Istoty o pewnym "przydźwięku" profanują konkretne pojęcia w wiadomym celu.
Podstawiane sa wówczas zastępcze, POZORNE WARTOŚCI, SENSY, ZNACZENIA.
Jak chodzi o pojęcia (nie mówie tu o słowach) - to ich podmienione, "czekoladopodobne" i zastępcze wartości
pozwalają ingerować w komunikację,
a następnie generować czcze dysputy, z których KTOŚ zjada energię.
Więc jak chodzi o pieczęć (ptaku), to ja rozpoznaję tu faktycznie też i inną pieczęć,
choć korzysta jak najbardziej z analitycznych pre-Dyspozycji, także konsekwencji i innych zalet pieczęci easta (tożasamości).
To czasem wieloprzekładańcowe "ciasteczka" są.
Kiedyś zacząłem wam opowiadać wizję+sen, w którym właśnie cały szereg takich "pieczęci"
się zamanifestował.
Zaczałem od suchych faktów.. lecz zanim przeszedłem do rozwinięcia - sen juz był w śmietniku.
Więc nie doszło do zaprezentowania warstw, tym bardziej interpretacji(co widzi iA).
"Pieczęci" nie chciały się ujawnić.
Bardzo nie chciały.
A najlepsze, ze ZDECYDOWAĆ o tym mogła ta najbardziej toporna.
Ta z najbardziej powierzchownego i prostackiego poziomu zrozumienia. Za Was.

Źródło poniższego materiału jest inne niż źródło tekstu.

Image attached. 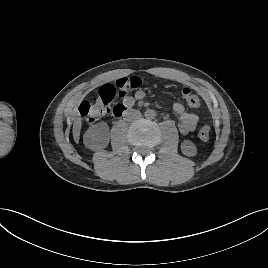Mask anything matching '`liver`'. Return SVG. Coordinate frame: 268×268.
Here are the masks:
<instances>
[{
	"label": "liver",
	"mask_w": 268,
	"mask_h": 268,
	"mask_svg": "<svg viewBox=\"0 0 268 268\" xmlns=\"http://www.w3.org/2000/svg\"><path fill=\"white\" fill-rule=\"evenodd\" d=\"M81 126H82L81 118L79 116H77L74 119L73 130H72L73 138H74L76 143L79 142Z\"/></svg>",
	"instance_id": "6515ba94"
}]
</instances>
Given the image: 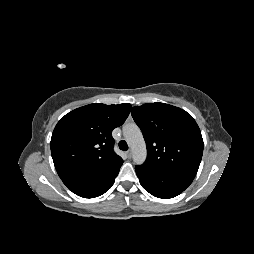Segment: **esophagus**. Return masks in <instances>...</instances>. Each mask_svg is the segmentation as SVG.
I'll return each instance as SVG.
<instances>
[{
	"instance_id": "obj_1",
	"label": "esophagus",
	"mask_w": 254,
	"mask_h": 254,
	"mask_svg": "<svg viewBox=\"0 0 254 254\" xmlns=\"http://www.w3.org/2000/svg\"><path fill=\"white\" fill-rule=\"evenodd\" d=\"M127 157L130 159L132 158V151L131 150H128L127 151Z\"/></svg>"
}]
</instances>
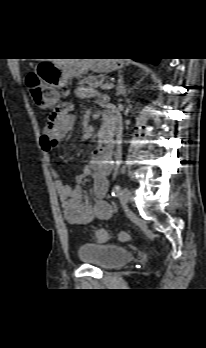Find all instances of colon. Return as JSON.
Here are the masks:
<instances>
[{
  "label": "colon",
  "mask_w": 206,
  "mask_h": 348,
  "mask_svg": "<svg viewBox=\"0 0 206 348\" xmlns=\"http://www.w3.org/2000/svg\"><path fill=\"white\" fill-rule=\"evenodd\" d=\"M26 86L29 91V94L33 99H36L43 91V87L41 84V81L35 73H29L26 77ZM54 111L52 112V114ZM56 119V116H55ZM109 238L108 232L104 229H97L95 231V239L96 241L102 243L107 241ZM120 239L122 241H128L130 240V235L127 233H122L120 235Z\"/></svg>",
  "instance_id": "obj_1"
}]
</instances>
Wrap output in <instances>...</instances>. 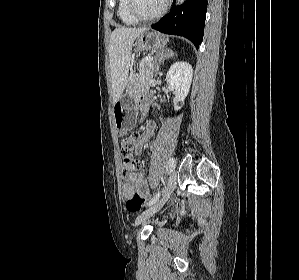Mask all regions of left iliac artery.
<instances>
[{"mask_svg":"<svg viewBox=\"0 0 299 280\" xmlns=\"http://www.w3.org/2000/svg\"><path fill=\"white\" fill-rule=\"evenodd\" d=\"M176 163L175 160L173 158H170L167 162V166H166V172L167 174L171 173L174 169H175ZM160 197V193L158 192L152 199L151 201L148 203V206L153 205L154 203H156V201L159 199Z\"/></svg>","mask_w":299,"mask_h":280,"instance_id":"1","label":"left iliac artery"}]
</instances>
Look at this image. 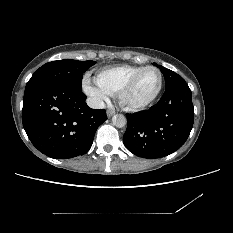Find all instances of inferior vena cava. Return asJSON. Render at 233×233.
Here are the masks:
<instances>
[{
  "instance_id": "inferior-vena-cava-1",
  "label": "inferior vena cava",
  "mask_w": 233,
  "mask_h": 233,
  "mask_svg": "<svg viewBox=\"0 0 233 233\" xmlns=\"http://www.w3.org/2000/svg\"><path fill=\"white\" fill-rule=\"evenodd\" d=\"M87 104L89 107L94 109H103L105 108V103L98 98H88Z\"/></svg>"
}]
</instances>
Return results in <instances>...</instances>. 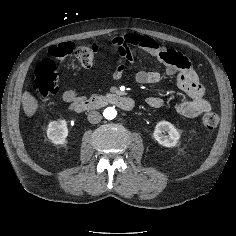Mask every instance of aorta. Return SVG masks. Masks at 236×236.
Segmentation results:
<instances>
[{
	"instance_id": "obj_1",
	"label": "aorta",
	"mask_w": 236,
	"mask_h": 236,
	"mask_svg": "<svg viewBox=\"0 0 236 236\" xmlns=\"http://www.w3.org/2000/svg\"><path fill=\"white\" fill-rule=\"evenodd\" d=\"M116 115H117V111L113 107H108L103 112V116L109 120L114 119Z\"/></svg>"
}]
</instances>
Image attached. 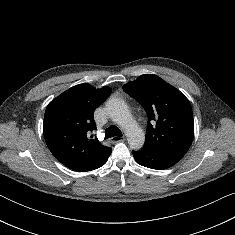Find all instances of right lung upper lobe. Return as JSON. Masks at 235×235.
Wrapping results in <instances>:
<instances>
[{"instance_id": "cb5924a9", "label": "right lung upper lobe", "mask_w": 235, "mask_h": 235, "mask_svg": "<svg viewBox=\"0 0 235 235\" xmlns=\"http://www.w3.org/2000/svg\"><path fill=\"white\" fill-rule=\"evenodd\" d=\"M110 93L109 87L96 89L83 83L71 87L48 104L43 124L46 144L55 158L70 169L92 170L112 151L97 138H90V132L96 129L94 110Z\"/></svg>"}]
</instances>
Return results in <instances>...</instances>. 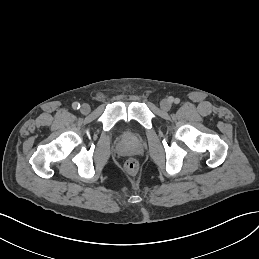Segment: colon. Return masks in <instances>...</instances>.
Masks as SVG:
<instances>
[{"mask_svg": "<svg viewBox=\"0 0 259 259\" xmlns=\"http://www.w3.org/2000/svg\"><path fill=\"white\" fill-rule=\"evenodd\" d=\"M139 163L136 159L130 158L125 162V169L130 174H135L138 171Z\"/></svg>", "mask_w": 259, "mask_h": 259, "instance_id": "1", "label": "colon"}]
</instances>
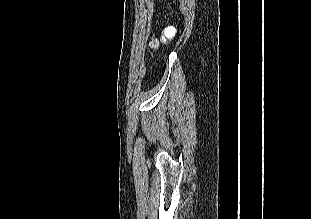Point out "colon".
<instances>
[{
	"label": "colon",
	"instance_id": "obj_1",
	"mask_svg": "<svg viewBox=\"0 0 311 219\" xmlns=\"http://www.w3.org/2000/svg\"><path fill=\"white\" fill-rule=\"evenodd\" d=\"M174 35V30L172 28L166 29L163 35L159 39H154L152 42L153 48H158L161 44L165 43L167 40L172 38Z\"/></svg>",
	"mask_w": 311,
	"mask_h": 219
}]
</instances>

No to jak jest takie podporządkowanie się na tym forum, taki układ sił - to jakaż jest możliwość rozróżnienia tego, co pod skórą, pod skóra skóry ..itd.
A tam była wizja wszystkich tych "poruszeń ruchów w ruchach w ruchu".
To było przed tym słynnym 11.11.2011, jeszcze we wrześniu chyba.
To było we wrześniu jakoś pod koniec zdajesię,
i zaraz wówczas poszła decyzja o rozpirzeniu całej gamy pojazdów. Więc niektórzy podróżują w echu.
Mniemając iż poruszają sie w pojazdach. Echo wygasa w pewnym momencie. Już przeżywaliście demo, co się dzieje jak fala nośna (w tym wypadku echo) wygasa zanim pasażerowie wylądują.